Personal information
- Born: May 1, 1988 (age 36) Okemos, Michigan, U.S.
- Listed weight: 160 lb (73 kg)

Career information
- High school: Okemos (Okemos, Michigan)
- College: Oakland (2006–2010)
- NBA draft: 2010: undrafted
- Playing career: 2011–present

Career history
- 2011–2012: MBK Rieker Komárno
- 2012: Fraport Skyliners
- 2012–2014: HKK Široki
- 2014–2015: KK Igokea

Career highlights and awards
- NCAA assists leader (2009); First-team All-Summit League (2010);

= Johnathon Jones =

American professional basketball player (born 1988)

Johnathon Christopher Jones (born May 1, 1988) is an American professional basketball player who last played for KK Igokea of the Bosnian League and Adriatic League. At the collegiate level, he played with Oakland. As a junior in 2008–09, he led the NCAA Division I in assists per game with an 8.06 average. Jones first played professionally with MBK Rieker Komárno of the Slovak Extraliga. He was not selected in the 2010 NBA draft.

== High school career ==
Jones attended Okemos High School in Okemos, Michigan. He gained state attention after completing his senior season, and achieved star status with the basketball team according to several reports from the Lansing State Journal. However, he still managed to finish his third year at Okemos averaging 19.8 points, 6.0 assists, and 5.0 steals.

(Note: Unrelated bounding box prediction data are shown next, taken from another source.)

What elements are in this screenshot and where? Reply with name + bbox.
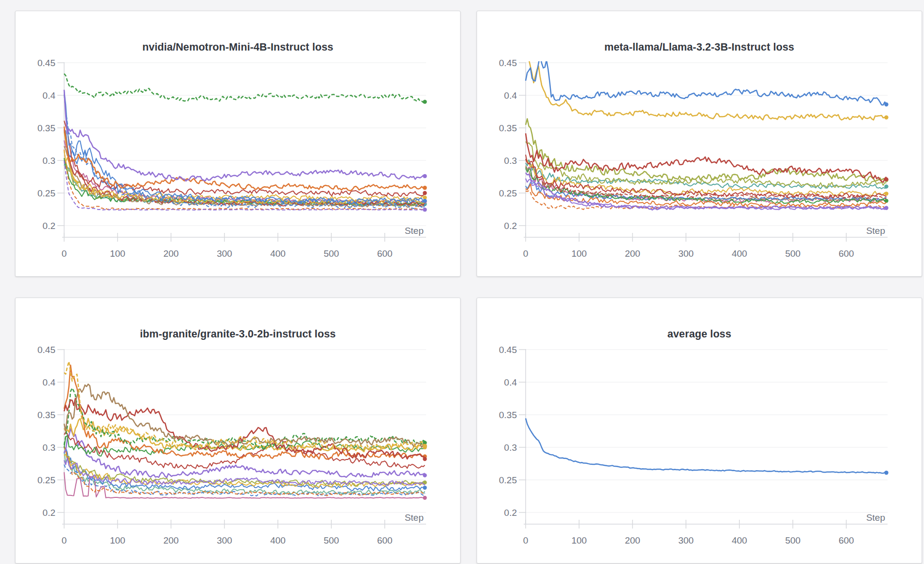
- y-tick-label: 0.2: [504, 508, 517, 518]
- run-endpoint-dot: [884, 184, 888, 188]
- x-tick-label: 100: [571, 535, 587, 546]
- x-tick-label: 0: [62, 248, 67, 259]
- nemotron-mini-4b-loss-panel[interactable]: nvidia/Nemotron-Mini-4B-Instruct loss0.4…: [15, 11, 461, 277]
- chart-plot-area: 0.450.40.350.30.250.20100200300400500600…: [16, 11, 460, 276]
- granite-3-0-2b-loss-panel[interactable]: ibm-granite/granite-3.0-2b-instruct loss…: [15, 298, 461, 564]
- y-tick-label: 0.45: [37, 345, 55, 355]
- x-tick-label: 300: [678, 535, 694, 546]
- run-endpoint-dot: [423, 208, 427, 212]
- run-endpoint-dot: [884, 103, 888, 106]
- chart-plot-area: 0.450.40.350.30.250.20100200300400500600…: [477, 11, 922, 276]
- run-line: [526, 133, 887, 182]
- series-group: [526, 418, 889, 475]
- x-axis-label: Step: [866, 512, 885, 523]
- x-tick-label: 200: [163, 535, 179, 546]
- dashboard: { "page": {"background_color": "#f4f4f6"…: [0, 0, 924, 564]
- y-tick-label: 0.4: [43, 90, 56, 101]
- run-endpoint-dot: [423, 186, 427, 190]
- y-tick-label: 0.25: [37, 188, 55, 198]
- y-tick-label: 0.3: [504, 156, 517, 166]
- y-tick-label: 0.25: [499, 475, 517, 485]
- run-endpoint-dot: [884, 199, 888, 203]
- x-tick-label: 500: [324, 535, 339, 546]
- run-endpoint-dot: [423, 199, 427, 203]
- x-tick-label: 600: [377, 535, 393, 546]
- y-tick-label: 0.45: [37, 58, 55, 68]
- x-tick-label: 400: [732, 248, 747, 259]
- run-endpoint-dot: [884, 177, 888, 181]
- y-tick-label: 0.2: [43, 508, 55, 518]
- run-line: [64, 388, 425, 449]
- run-line: [64, 90, 425, 181]
- y-tick-label: 0.4: [504, 90, 517, 101]
- x-tick-label: 400: [732, 535, 747, 546]
- llama-3-2-3b-loss-panel[interactable]: meta-llama/Llama-3.2-3B-Instruct loss0.4…: [477, 11, 922, 277]
- x-tick-label: 600: [377, 248, 393, 259]
- y-tick-label: 0.4: [43, 377, 56, 388]
- y-tick-label: 0.45: [499, 345, 517, 355]
- run-endpoint-dot: [423, 457, 427, 461]
- run-endpoint-dot: [423, 486, 427, 490]
- run-endpoint-dot: [884, 115, 888, 119]
- run-endpoint-dot: [884, 471, 888, 475]
- x-axis-label: Step: [405, 226, 424, 236]
- run-line: [64, 446, 425, 496]
- run-line: [64, 365, 425, 459]
- x-tick-label: 500: [785, 248, 801, 259]
- y-tick-label: 0.35: [499, 410, 517, 420]
- x-axis-label: Step: [866, 226, 885, 236]
- y-tick-label: 0.3: [43, 156, 55, 166]
- y-tick-label: 0.25: [499, 188, 517, 198]
- series-group: [526, 55, 889, 210]
- x-tick-label: 300: [217, 248, 232, 259]
- x-tick-label: 100: [110, 535, 125, 546]
- y-tick-label: 0.2: [504, 221, 517, 231]
- x-axis-label: Step: [405, 512, 424, 523]
- x-tick-label: 100: [110, 248, 125, 259]
- average-loss-panel[interactable]: average loss0.450.40.350.30.250.20100200…: [477, 298, 922, 564]
- y-tick-label: 0.3: [43, 442, 55, 453]
- x-tick-label: 0: [62, 535, 67, 546]
- x-tick-label: 500: [324, 248, 339, 259]
- y-tick-label: 0.45: [499, 58, 517, 68]
- y-tick-label: 0.25: [37, 475, 55, 485]
- y-tick-label: 0.35: [37, 123, 55, 133]
- y-tick-label: 0.35: [499, 123, 517, 133]
- x-tick-label: 200: [163, 248, 179, 259]
- x-tick-label: 600: [838, 535, 854, 546]
- x-tick-label: 500: [785, 535, 801, 546]
- x-tick-label: 400: [270, 248, 286, 259]
- x-tick-label: 100: [571, 248, 587, 259]
- run-endpoint-dot: [884, 192, 888, 195]
- y-tick-label: 0.2: [43, 221, 55, 231]
- run-endpoint-dot: [423, 444, 427, 448]
- x-tick-label: 300: [678, 248, 694, 259]
- run-endpoint-dot: [884, 206, 888, 210]
- run-line: [526, 55, 887, 120]
- chart-plot-area: 0.450.40.350.30.250.20100200300400500600…: [477, 298, 922, 563]
- y-tick-label: 0.3: [504, 442, 517, 453]
- run-endpoint-dot: [423, 496, 427, 500]
- run-line: [64, 73, 425, 102]
- run-endpoint-dot: [423, 473, 427, 477]
- run-endpoint-dot: [423, 174, 427, 178]
- series-group: [64, 73, 427, 212]
- run-line: [526, 418, 887, 473]
- y-tick-label: 0.35: [37, 410, 55, 420]
- y-tick-label: 0.4: [504, 377, 517, 388]
- x-tick-label: 600: [838, 248, 854, 259]
- run-endpoint-dot: [423, 100, 427, 104]
- chart-plot-area: 0.450.40.350.30.250.20100200300400500600…: [16, 298, 460, 563]
- x-tick-label: 0: [523, 535, 529, 546]
- x-tick-label: 200: [625, 248, 640, 259]
- run-line: [64, 458, 425, 486]
- run-endpoint-dot: [423, 191, 427, 195]
- x-tick-label: 200: [625, 535, 640, 546]
- x-tick-label: 300: [217, 535, 232, 546]
- run-line: [64, 126, 425, 191]
- run-line: [526, 56, 887, 105]
- x-tick-label: 400: [270, 535, 286, 546]
- x-tick-label: 0: [523, 248, 529, 259]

Jones also played American football with the school team, lettering as quarterback.

In his early years with Okemos High School, Jones became a huge contributor to the team's exceptional ranking and record. However, the team was knocked out of the state tournament in 2004 by Holt High School despite their rivals barely holding onto a .500 record and a winning season. However, in the following season, Jones scored 39 total points in a triple-overtime win over Holt, which was regarded as one of the greatest games in the history of the rivalry. On February 25, 2006, Okemos won again, with Jones scoring nine points, his lowest total in the season. He later said, "I knew they would (come through) ... It was a tie game, and they wanted the shots. I gave them the ball and that's what happens. It was hard. (But) I know the other players were open and I gave it to them." The win initiated a triumph in the Capital Area Activities Conference. Jones logged 38 points in his state championship game appearance. He finished his senior year averaging 21.6 points and 6.0 assists.

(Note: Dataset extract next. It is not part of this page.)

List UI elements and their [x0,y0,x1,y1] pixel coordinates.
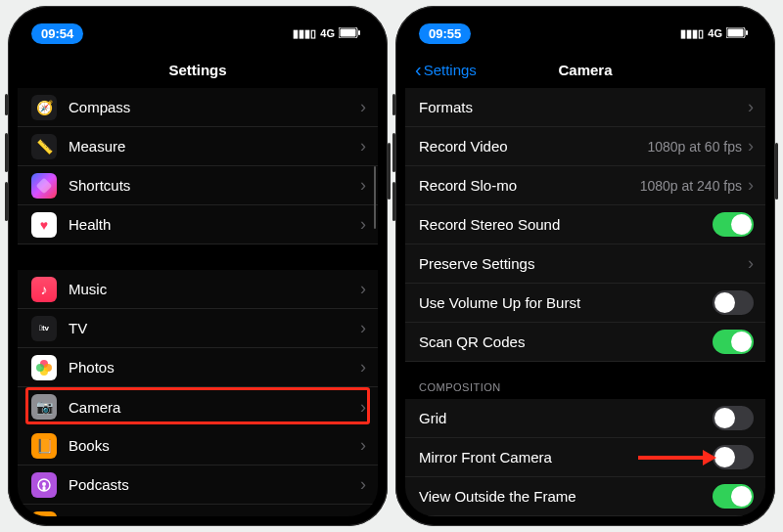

Following his final season at Okemos, Jones garnered several prestigious honors. He lettered in all four years under head coach Dan Stolz, and was named a Who's Who Among American High School Student, a list of younger athletes who have excelled in academics, extracurricular activities and community service. In his last year, Jones was also nominated to participate in the 2006 McDonald's All-American Boys Game, a roster dominated by the likes of Kevin Durant. He finished fourth in the voting for Mr. Basketball of Michigan and was named CAAC Conference Player of the Year on multiple occasions. He was also tabbed to the All-State first team.

Jones stood 5'11" and weighed 160 pounds at the time of his recruitment. He made the decision to stay close to home by committing to Oakland on April 12, 2006. Some of his other choices were Akron, Toledo, Bowling Green, and Dayton. Jones was not given any rating by Rivals.com.